In summary, we have four different answer format scales based on ordinal times at different periods with six, eight and ten points. The direction of the scale for all the items was consistent, meaning that higher figures are aligned in all cases with more physical activity, either by participating in sports, vigorous or moderate physical activities, walking, or staying seated less.

The physical activity synthetic indicator (PASI) will be constructed at the individual level and aggregated level using fifteen different covariates: country, age, life satisfaction, personal opinion about whether belonging to the EU is good or bad for the country, opinion about the future of the EU, opinion about if the national countries should help refugees, political orientation, marital status, education, gender, household location, having or not difficulties in paying bills, social class, opinion about the future for the next EU generations, and community type. Thus, it would be possible to analyze to what extent PASI is affected by these factors. Thus, we significantly extend the analysis of each variable studied in the Eurobarometer in terms of the covariates used. For example, in the final report (4), the answers given to QB2 were only cross-tabulated with country, gender, age, education, and difficulties in paying bills.

4 Methodology

PASI will be obtained at the individual level using the Technique for Order of Preference by Similarity to Ideal Solutions (TOPSIS) proposed by Hwang and Yoon (31). The method chooses the individuals who have carried out the most and the least physical activity in the sample and compares each individual with these two by calculating the relative distance to both ideal solutions. Unfamiliar readers in TOPSIS methodology often find it challenging to assimilate the negative ideal solution (or anti-ideal solution) as an “ideal” reference point, especially when understood in our context of minimizing the physical activity. It is true that linking ideal with low physical activity seems to be counterintuitive. However, this negative ideal solution and the positive ideal solution (those individuals with the highest physical activity) are only chosen as reference points to rank all the individuals' physical activity.
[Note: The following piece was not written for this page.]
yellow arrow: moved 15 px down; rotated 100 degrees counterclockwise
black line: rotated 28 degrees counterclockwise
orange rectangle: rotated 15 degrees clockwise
Thus, the synthetic indicator is obtained by calculating the ratio between the distance to the least physical activity over the sum of distances to both ideal solutions. The idea is that when the ratio is closer to one, the individual is closer to the individual who has carried out the most physical activity.

TOPSIS is still one of the most used multi-criteria decision-making methods and was extended to fuzzy sets using a fuzzy-hybrid analysis (FHA) in which the attribute values are represented by fuzzy numbers instead of crisp numbers (32). Thus, a more robust analysis can better address the uncertainty of Likert, semantic, or ordinal scale (33). This hybrid approach has been applied in different fields, such as selecting the best shopping websites (34), fish consumption in the EU (5), commuter satisfaction in Central Europe (35), analyzing service quality in the MICE industry (7), tourist destination competitiveness (36), transshipment site selection (37), and wind power potential plants (38). More recently, the application has also gained popularity in social science to measure attitudes toward migrants (39), or to analyze citizens' national identity (6).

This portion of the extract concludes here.